CBO Teórica 2 - Prova de Especialidades da Oftalmologia — Prova 2022
Um míope hipocorrigido frequentemente inclina seus óculos para enxergar melhor. Qual o efeito desta manobra em suas lentes corretoras?
Inclinar lente negativa → ↑ Divergência + Indução de cilindro negativo no eixo da inclinação.
Inclinar uma lente aumenta seu poder esférico e induz um astigmatismo de mesmo sinal; para míopes, isso aumenta a divergência, ajudando na hipocorreção.

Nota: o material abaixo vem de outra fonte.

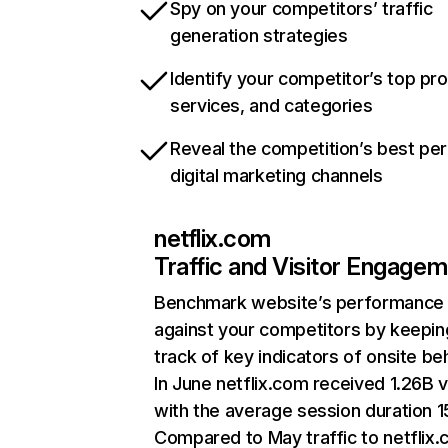
Spy on your competitors’ traffic
generation strategies
Identify your competitor’s top pr
services, and categories
Reveal the competition’s best pe
digital marketing channels
netflix.com
Traffic and Visitor Engage
Benchmark website’s performance
against your competitors by keepin
track of key indicators of onsite be
In June netflix.com received 1.26B v
with the average session duration 15
Compared to May traffic to netflix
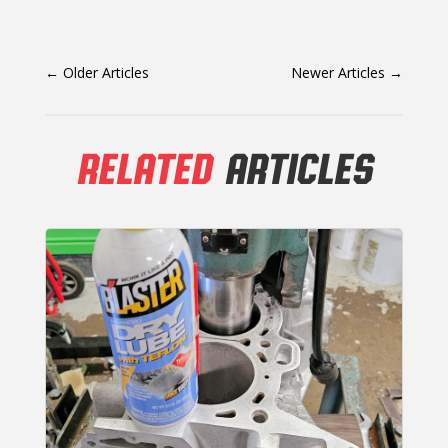
←
Older Articles
Newer Articles
→
RELATED
ARTICLES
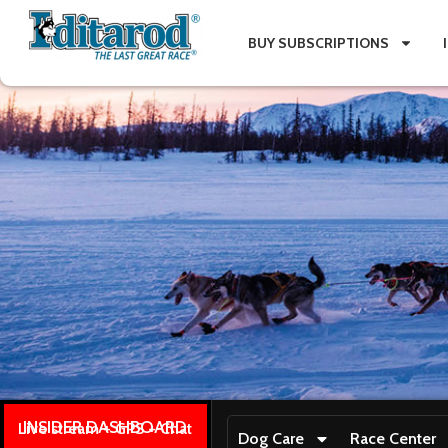
BUY SUBSCRIPTIONS
INSIDER DASHBOARD
Live stream + GPS + Chat
Dog Care
Race Center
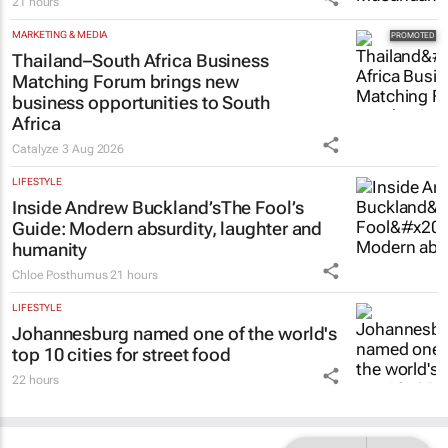
21 hours
MARKETING & MEDIA
Thailand–South Africa Business
Matching Forum brings new
business opportunities to South
Africa
Catalyze
3 Aug 2026
LIFESTYLE
Inside Andrew Buckland’s
The Fool’s
Guide
: Modern absurdity, laughter and
humanity
Chloe Posthumus
21 hours
LIFESTYLE
Johannesburg named one of the world's
top 10 cities for street food
22 hours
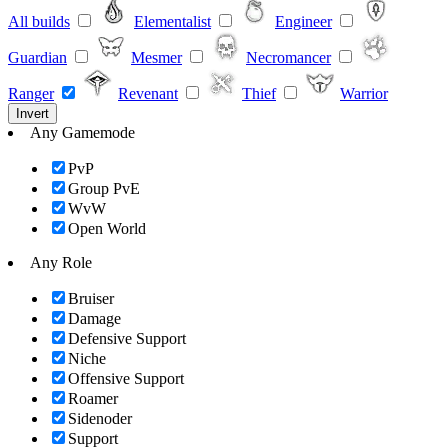
All builds
Elementalist
Engineer
Guardian
Mesmer
Necromancer
Ranger
Revenant
Thief
Warrior
Invert
Any Gamemode
PvP
Group PvE
WvW
Open World
Any Role
Bruiser
Damage
Defensive Support
Niche
Offensive Support
Roamer
Sidenoder
Support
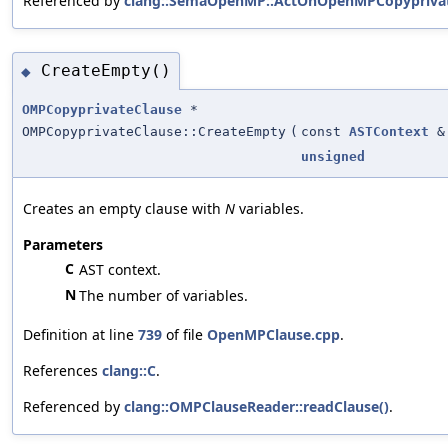
Referenced by
clang::SemaOpenMP::ActOnOpenMPCopyprivat
CreateEmpty()
◆
OMPCopyprivateClause
*
OMPCopyprivateClause::CreateEmpty
(
const
ASTContext
&
unsigned
Creates an empty clause with
N
variables.
Parameters
C
AST context.
N
The number of variables.
Definition at line
739
of file
OpenMPClause.cpp
.
References
clang::C
.
Referenced by
clang::OMPClauseReader::readClause()
.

O fenômeno óptico resultante da inclinação de lentes, regido pelas fórmulas de Martin, é um conceito clássico da óptica oftálmica. Ele demonstra que a eficácia de uma lente não depende apenas de seu poder nominal, mas também de sua orientação espacial em relação ao olho. Para lentes negativas, a inclinação resulta em um aumento da divergência (poder esférico mais negativo) e na criação de um componente cilíndrico negativo. Na prática clínica, esse conhecimento é vital tanto para entender manobras adaptativas de pacientes quanto para a correta prescrição e montagem de óculos. Um erro na inclinação da armação pode induzir um astigmatismo que não existe no paciente, levando à intolerância às lentes. Portanto, a verificação do alinhamento da armação e do ângulo pantoscópico deve ser parte integrante de qualquer avaliação de queixa visual com óculos novos.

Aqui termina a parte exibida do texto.